5. Indien de verdachte de Nederlandse taal niet of onvoldoende beheerst, wordt hem onverwijld een schriftelijke vertaling van de dagvaarding verstrekt dan wel wordt hem in een voor hem begrijpelijke taal schriftelijk mededeling gedaan van de plaats, datum en het tijdstip waarop de verdachte ter terechtzitting moet verschijnen alsmede een korte omschrijving van het feit en de mededelingen, bedoeld in het derde lid, tweede volzin, en het vierde lid.

6. Wanneer de verdachte ten tijde van het plegen van het misdrijf waarvan hij wordt verdacht de leeftijd van achttien wel maar nog niet de leeftijd van drieëntwintig jaar heeft bereikt en de officier van justitie voornemens is te vorderen dat recht zal worden gedaan overeenkomstig artikel 77c van het Wetboek van Strafrecht, maakt hij dit aan de verdachte kenbaar. In dat geval is de verdachte verplicht in persoon te verschijnen. Bij de dagvaarding wordt hem kennis gegeven dat, indien hij niet aan deze verplichting voldoet, het gerecht zijn medebrenging kan gelasten.

Uitleg in duidelijke taal

1. De officier van justitie is bevoegd getuigen, slachtoffers of hun nabestaanden, deskundigen en tolken ter terechtzitting schriftelijk te doen oproepen. Een tolk wordt in ieder geval opgeroepen, indien de verdachte de Nederlandse taal niet of onvoldoende beheerst.

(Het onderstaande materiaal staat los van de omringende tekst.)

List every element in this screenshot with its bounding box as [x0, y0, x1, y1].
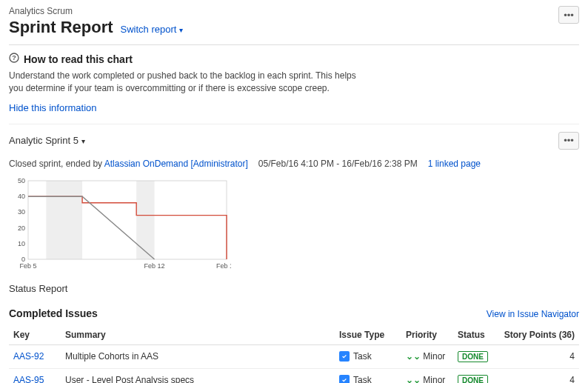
priority-label: Minor [423, 375, 445, 383]
issue-type-label: Task [353, 351, 372, 362]
issue-summary: Multiple Cohorts in AAS [61, 344, 335, 368]
completed-issues-table: Key Summary Issue Type Priority Status S… [9, 325, 579, 383]
chart-info-panel: ? How to read this chart Understand the … [9, 53, 579, 113]
issue-key-link[interactable]: AAS-92 [13, 351, 44, 362]
svg-text:30: 30 [18, 208, 25, 216]
info-description: Understand the work completed or pushed … [9, 70, 364, 95]
ended-by-user-link[interactable]: Atlassian OnDemand [Administrator] [104, 159, 248, 169]
table-row: AAS-95User - Level Post Analysis specsTa… [9, 368, 579, 383]
col-summary[interactable]: Summary [61, 325, 335, 345]
chevron-down-icon: ▾ [81, 137, 85, 145]
svg-text:50: 50 [18, 177, 25, 184]
priority-label: Minor [423, 351, 445, 362]
col-priority[interactable]: Priority [401, 325, 453, 345]
svg-text:Feb 12: Feb 12 [144, 262, 165, 270]
switch-report-label: Switch report [121, 24, 177, 35]
table-row: AAS-92Multiple Cohorts in AASTask⌄⌄ Mino… [9, 344, 579, 368]
status-badge: DONE [458, 375, 488, 383]
svg-text:20: 20 [18, 224, 25, 231]
col-status[interactable]: Status [453, 325, 498, 345]
svg-text:Feb 16: Feb 16 [216, 262, 231, 270]
more-actions-button[interactable]: ••• [558, 6, 579, 24]
chevron-down-icon: ▾ [179, 26, 183, 34]
col-key[interactable]: Key [9, 325, 61, 345]
hide-info-link[interactable]: Hide this information [9, 102, 579, 113]
completed-issues-heading: Completed Issues [9, 307, 98, 319]
svg-text:40: 40 [18, 193, 25, 200]
col-issue-type[interactable]: Issue Type [335, 325, 401, 345]
priority-minor-icon: ⌄⌄ [406, 351, 421, 362]
story-points-value: 4 [498, 344, 579, 368]
sprint-name-label: Analytic Sprint 5 [9, 135, 78, 146]
issue-key-link[interactable]: AAS-95 [13, 375, 44, 383]
svg-text:Feb 5: Feb 5 [19, 262, 36, 270]
task-icon [339, 375, 350, 383]
info-title: How to read this chart [24, 53, 133, 65]
help-icon: ? [9, 53, 19, 65]
sprint-date-range: 05/Feb/16 4:10 PM - 16/Feb/16 2:38 PM [258, 159, 418, 169]
task-icon [339, 351, 350, 362]
svg-rect-3 [136, 181, 154, 259]
ellipsis-icon: ••• [564, 10, 574, 21]
story-points-value: 4 [498, 368, 579, 383]
switch-report-link[interactable]: Switch report ▾ [121, 24, 184, 35]
sprint-more-actions-button[interactable]: ••• [558, 132, 579, 150]
status-badge: DONE [458, 351, 488, 362]
issue-type-label: Task [353, 375, 372, 383]
linked-pages-link[interactable]: 1 linked page [428, 159, 481, 169]
view-in-issue-navigator-link[interactable]: View in Issue Navigator [487, 309, 579, 319]
svg-rect-2 [46, 181, 82, 259]
page-title: Sprint Report [9, 18, 113, 37]
status-report-heading: Status Report [9, 283, 579, 294]
ellipsis-icon: ••• [564, 135, 574, 146]
breadcrumb[interactable]: Analytics Scrum [9, 6, 183, 16]
svg-text:?: ? [12, 54, 16, 61]
issue-summary: User - Level Post Analysis specs [61, 368, 335, 383]
sprint-selector[interactable]: Analytic Sprint 5 ▾ [9, 135, 85, 146]
priority-minor-icon: ⌄⌄ [406, 375, 421, 383]
closed-sprint-label: Closed sprint, ended by [9, 159, 102, 169]
burndown-chart: 01020304050Feb 5Feb 12Feb 16 [9, 176, 579, 273]
svg-text:10: 10 [18, 239, 25, 247]
col-story-points[interactable]: Story Points (36) [498, 325, 579, 345]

Dit betekent dat de officier van justitie de bevoegdheid heeft om getuigen, slachtoffers of hun nabestaanden, deskundigen en tolken schriftelijk op te roepen om bij de terechtzitting aanwezig te zijn. Er moet altijd een tolk worden opgeroepen als de verdachte de Nederlandse taal niet of niet voldoende spreekt.

2. Indien het slachtoffer, bedoeld in artikel 51e, tweede lid, en degenen die te kennen hebben gegeven gebruik te willen maken van het spreekrecht op grond van artikel 51e, derde, vierde, zevende of achtste lid, schriftelijk verzoeken om oproeping voor de uitoefening van het spreekrecht, geeft de officier van justitie daaraan gehoor.

Dit houdt in dat als het slachtoffer (zoals omschreven in artikel 51e, tweede lid) of personen die op basis van artikel 51e, derde, vierde, zevende of achtste lid, hebben aangegeven hun spreekrecht te willen gebruiken, hier schriftelijk om verzoeken, de officier van justitie verplicht is hen hiervoor op te roepen.

3. Bij de dagvaarding van de verdachte wordt opgave gedaan van de naam, het beroep en de woon- of verblijfplaats, of bij onbekendheid daarvan de aanduiding van de getuigen en deskundigen die door de officier van justitie zijn opgeroepen. Ook van de oproeping van een persoon die bevoegd is het spreekrecht uit te oefenen, van de benadeelde partij voor zover dit niet eerder op grond van artikel 51g is geschied, en van een tolk wordt opgave gedaan.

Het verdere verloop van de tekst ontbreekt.